Robinson will work with the NCDHHS and UNC’s Department of Infectious Diseases and Department of Laboratory Medicine in an effort to use antenatal care visits to estimate the population-level prevalence of COVID-19 immune response among a racially, ethnically and socioeconomically diverse sample of reproductive-aged women in central N.C.
Thomas will share consensus documents from the Centers for Disease Control and Prevention, World Health Organization and several universities via a Pandemic Ethics Dashboard. The timely documents, which were developed in preparation for an influenza pandemic, will guide policymakers and administrators in approaching 18 ethical issues commonly encountered during a pandemic. (A beta version of the dashboard already exists and will now be transformed into a global resource with increased functionality.)

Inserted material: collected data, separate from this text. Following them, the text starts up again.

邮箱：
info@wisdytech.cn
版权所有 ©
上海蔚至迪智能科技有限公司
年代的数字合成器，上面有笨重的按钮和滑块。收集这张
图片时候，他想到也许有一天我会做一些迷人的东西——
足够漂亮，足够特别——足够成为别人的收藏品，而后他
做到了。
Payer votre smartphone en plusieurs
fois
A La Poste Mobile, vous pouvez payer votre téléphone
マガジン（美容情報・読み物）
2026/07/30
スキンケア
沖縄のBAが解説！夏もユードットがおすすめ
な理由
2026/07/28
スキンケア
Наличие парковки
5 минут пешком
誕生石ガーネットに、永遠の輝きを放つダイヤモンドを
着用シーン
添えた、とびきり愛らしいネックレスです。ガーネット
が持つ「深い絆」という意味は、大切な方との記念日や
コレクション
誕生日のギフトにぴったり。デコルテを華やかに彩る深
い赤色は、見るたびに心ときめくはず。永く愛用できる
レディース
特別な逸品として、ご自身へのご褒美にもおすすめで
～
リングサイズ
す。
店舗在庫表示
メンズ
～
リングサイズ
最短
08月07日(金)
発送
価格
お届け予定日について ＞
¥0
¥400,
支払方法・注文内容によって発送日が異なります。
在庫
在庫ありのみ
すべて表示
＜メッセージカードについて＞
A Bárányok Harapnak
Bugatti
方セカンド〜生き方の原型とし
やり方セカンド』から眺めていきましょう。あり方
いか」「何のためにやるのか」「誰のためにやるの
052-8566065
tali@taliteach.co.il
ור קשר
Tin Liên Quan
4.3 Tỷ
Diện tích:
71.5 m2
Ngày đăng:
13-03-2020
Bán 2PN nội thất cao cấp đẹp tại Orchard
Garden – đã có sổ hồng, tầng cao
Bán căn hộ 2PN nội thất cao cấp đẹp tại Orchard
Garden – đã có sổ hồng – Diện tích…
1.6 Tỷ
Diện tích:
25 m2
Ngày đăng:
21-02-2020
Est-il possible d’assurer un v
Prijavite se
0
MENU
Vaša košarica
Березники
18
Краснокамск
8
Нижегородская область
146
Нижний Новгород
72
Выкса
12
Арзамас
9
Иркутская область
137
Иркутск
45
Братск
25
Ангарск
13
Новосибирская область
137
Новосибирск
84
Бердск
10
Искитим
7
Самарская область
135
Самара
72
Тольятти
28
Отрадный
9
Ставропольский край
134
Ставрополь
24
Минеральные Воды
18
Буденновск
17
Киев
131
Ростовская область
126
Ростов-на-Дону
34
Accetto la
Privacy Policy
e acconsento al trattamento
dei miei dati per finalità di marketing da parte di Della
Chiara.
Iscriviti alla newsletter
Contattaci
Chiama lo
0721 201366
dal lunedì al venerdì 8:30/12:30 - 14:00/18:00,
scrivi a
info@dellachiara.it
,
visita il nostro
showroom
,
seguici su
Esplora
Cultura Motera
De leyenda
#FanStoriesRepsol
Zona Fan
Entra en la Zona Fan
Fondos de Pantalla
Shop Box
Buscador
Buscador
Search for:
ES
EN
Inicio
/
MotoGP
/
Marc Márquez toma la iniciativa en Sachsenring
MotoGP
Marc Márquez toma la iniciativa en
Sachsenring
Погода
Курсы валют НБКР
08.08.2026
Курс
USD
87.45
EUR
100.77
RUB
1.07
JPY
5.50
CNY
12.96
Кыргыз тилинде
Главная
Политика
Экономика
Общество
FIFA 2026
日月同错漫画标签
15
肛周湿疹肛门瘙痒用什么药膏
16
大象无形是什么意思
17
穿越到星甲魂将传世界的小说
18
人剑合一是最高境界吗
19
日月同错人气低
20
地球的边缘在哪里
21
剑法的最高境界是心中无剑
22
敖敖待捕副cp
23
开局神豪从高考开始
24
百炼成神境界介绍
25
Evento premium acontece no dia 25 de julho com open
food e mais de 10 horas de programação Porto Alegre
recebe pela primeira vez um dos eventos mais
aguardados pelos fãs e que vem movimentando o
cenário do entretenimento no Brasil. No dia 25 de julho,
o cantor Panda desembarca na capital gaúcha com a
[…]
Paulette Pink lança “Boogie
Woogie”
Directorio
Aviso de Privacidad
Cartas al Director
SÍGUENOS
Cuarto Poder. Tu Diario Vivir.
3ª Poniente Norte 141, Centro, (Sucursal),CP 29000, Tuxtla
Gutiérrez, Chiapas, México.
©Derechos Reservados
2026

“At the Gillings School, health equity is at the heart of our mission ‘to improve public health, promote individual well-being and eliminate health inequities across North Carolina and around the world,’” said Julie MacMillan, MPH, managing director of Research, Innovation and Global Solutions. “We selected these GIL projects with a bright light on whether their objectives, if successful, would reduce health disparities. Otherwise, why bother? If the virus’ impact is disproportionately hurting disadvantaged populations, then we must accelerate public health’s best solutions. Every funded GIL team felt strongly about that.”
The Center for Environmental Health and Susceptibility is co-funding the Baumann GIL; Lineberger Comprehensive Cancer Center is co-funding the Brewer GIL; and the Institute for Environmental Health Solutions is co-funding the Carter-Edwards GIL.